(What to produce):
When the records are reproduced, each one must match exactly, and no picture may be kept.

== Materials provided

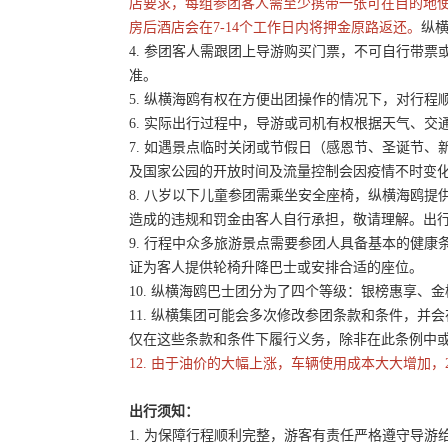
店要求，每组参团客人需至少携带一张可在目的地
房后酒店会在7-14个工作日内将押金原路返还。
纵横
4. 参团客人需跟团上导游购买门票，不可自行带票或
准。
5. 纵横海鸥有权在方便出团操作的情况下，对行
6. 实际出行过程中，导游或司机有权根据天气、
7. 如遇景点临时关闭或节假日（感恩节、圣诞节
及国家公园的开放时间及流量控制会因疫情不时变
8. 八岁以下儿童参团需乘坐安全座椅，纵横海鸥提
造成的违规和罚金由客人自行承担，敬请理解。出
9. 行程中众多旅游景点需要参团人具备基本的健
证为客人提供轮椅升降巴士或安排合适的座位。
10. 纵横海鸥巴士团分为了四个等级：银榜惠享、
11. 纵横集团可能会多次修改参团条款和条件，
仅在这些条款和条件下履行义务，除非在此条例中
12. 由于油价的大幅上涨，车辆使用成本大大增加，
出行须知：
1. 为保障行程顺利完整，游客有责任严格遵守导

====

(Response box):
店要求，每组参团客人需至少携带一张可在目的地
房后酒店会在7-14个工作日内将押金原路返还。
纵横
4. 参团客人需跟团上导游购买门票，不可自行带票或
准。
5. 纵横海鸥有权在方便出团操作的情况下，对行
6. 实际出行过程中，导游或司机有权根据天气、
7. 如遇景点临时关闭或节假日（感恩节、圣诞节
及国家公园的开放时间及流量控制会因疫情不时变
8. 八岁以下儿童参团需乘坐安全座椅，纵横海鸥提
造成的违规和罚金由客人自行承担，敬请理解。出
9. 行程中众多旅游景点需要参团人具备基本的健
证为客人提供轮椅升降巴士或安排合适的座位。
10. 纵横海鸥巴士团分为了四个等级：银榜惠享、
11. 纵横集团可能会多次修改参团条款和条件，
仅在这些条款和条件下履行义务，除非在此条例中
12. 由于油价的大幅上涨，车辆使用成本大大增加，
出行须知：
1. 为保障行程顺利完整，游客有责任严格遵守导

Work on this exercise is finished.